Krishnan spent hours posting one-time passwords as thousands of people began to charge food orders and other online shopping to his card. The post received over 5 million views.

“Pre-2022, it was like playing the game in easy mode,” says Frido’s Sonawane. “Now, it is in super-hard mode. Targeting was really efficient and there were no regulatory challenges,” he adds, referring to Apple’s move to restrict apps from automatically accessing user data. Meta’s revenue took an approximately $10 billion hit in 2022 because of Apple’s restrictions, and it followed with aggressive cost cuts. Google was expected to follow Apple’s path, but postponed the decision repeatedly and then scrapped its Privacy Sandbox project, meant to block access to third-party cookies and user data.
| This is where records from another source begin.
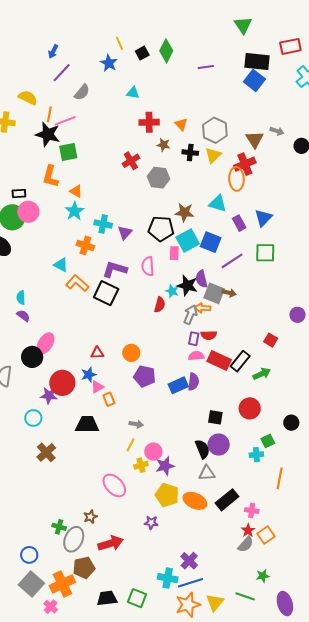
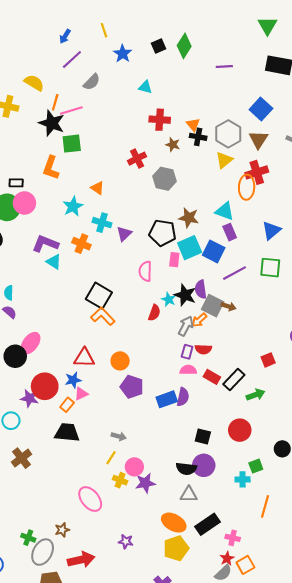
yellow line: (119, 43) -> (104, 30), moved
blue square: (254, 80) -> (261, 109), moved
brown triangle: (255, 139) -> (258, 140), moved
black cross: (190, 153) -> (198, 137), moved
orange triangle: (76, 191) -> (97, 188), moved
purple rectangle: (239, 223) -> (230, 232), moved
purple L-shape: (115, 269) -> (45, 244), moved
orange L-shape: (77, 283) -> (103, 316), moved
orange arrow: (203, 308) -> (199, 320), turned -49
red square: (271, 340) -> (268, 360), turned 32
red triangle: (97, 353) -> (84, 358), size x1.5
red rectangle: (219, 360) -> (212, 377), size x0.7
orange rectangle: (109, 399) -> (67, 405), moved, turned 56
black semicircle: (202, 449) -> (186, 469), turned 114
yellow cross: (141, 465) -> (120, 480), turned 32
yellow pentagon: (167, 495) -> (176, 548), moved, turned 30

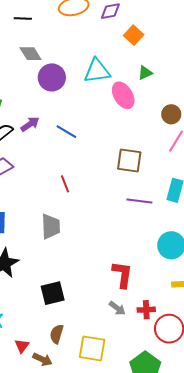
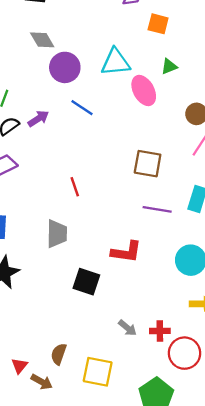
orange square: (134, 35) -> (158, 24), turned -30
blue line: (66, 132) -> (82, 108), moved
red L-shape: (122, 275) -> (126, 252), moved, turned 88
black square: (53, 293) -> (86, 282), moved, turned 30

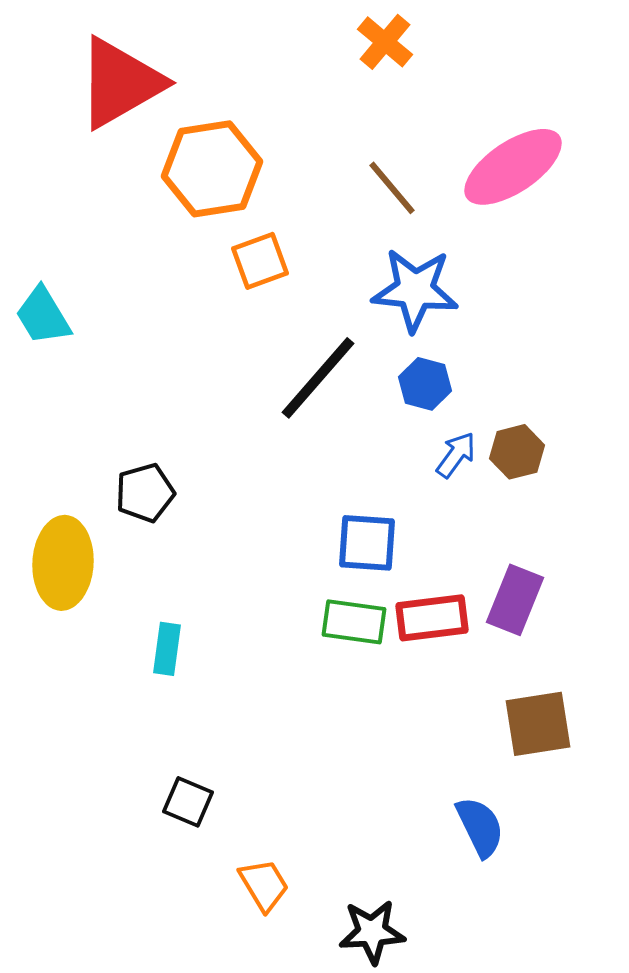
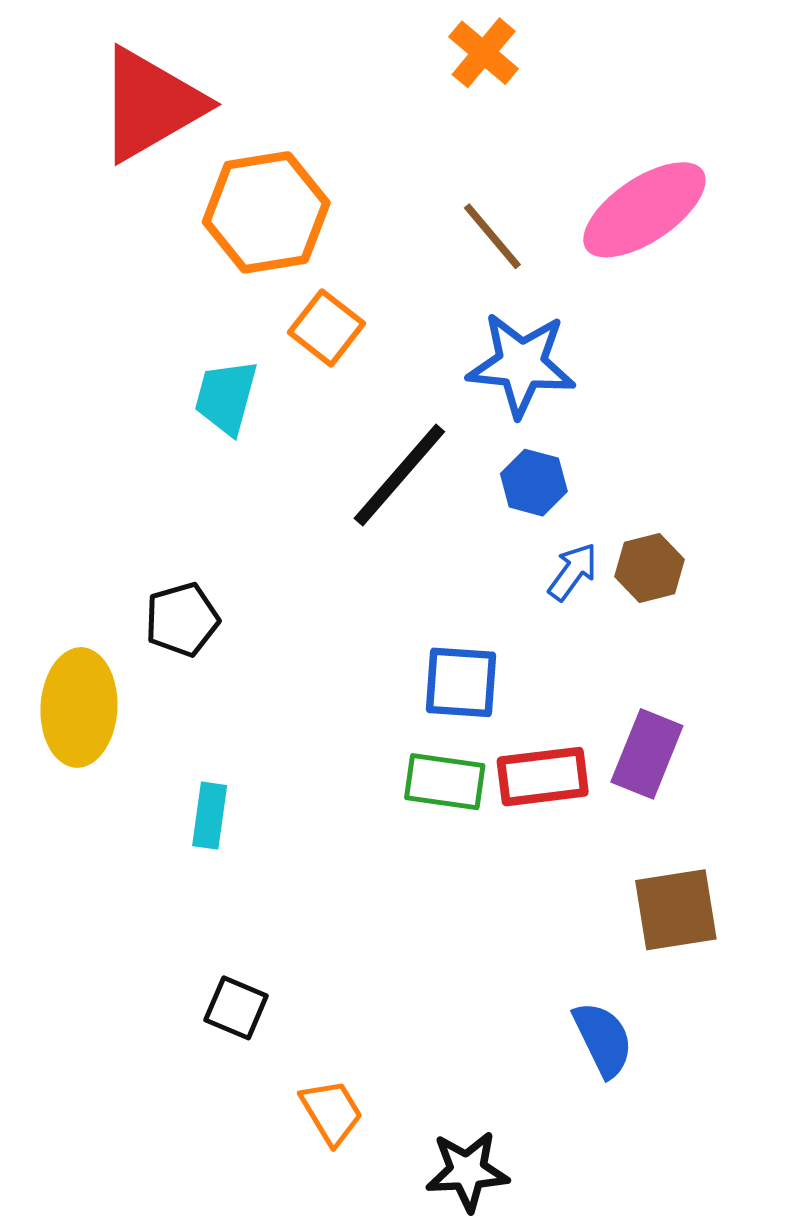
orange square: (260, 261) -> (327, 328), turned -32
cyan trapezoid: (43, 316) -> (226, 397), moved, turned 46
Amid all this, e-commerce platforms have been fine tuning their ad offerings, especially with brands cutting ad spends. For instance, in February, Nykaa told investors that it was tweaking product listing ads. These are sponsored listings that appear when a user searches for a product or browses the app.

“We’re not looking to increase the ad dollars and not see the same incremental growth in revenue,” Anchit Nayar, executive director of Nykaa said in an earnings call in February this year. “The real goal for us is to have revenue growth and ad dollar growth in line.”

Nayar said the company is encouraging brands to try out new ad formats on its platform instead of merely selling banner ads on various landing pages. Yet, as the demand slowdown continues, he said brands are discounting their products rather than spending that money on advertising.

‘Instagram Brand’ or not, eventually D2C brands will want the same thing: own their customer and have them shop directly, without the need to spend on marketing.

“D2C tends to be a U-curve, where it is a loss-making sales channel for most brands in the beginning,” Bold Care’s Jadhav explains. “Then, you scale up, spend on other platforms and people begin to search for your brand. Then the U curves back up with more organic search and higher retention. For us, D2C has now become profitable as a lot more organic traffic is coming back to us.”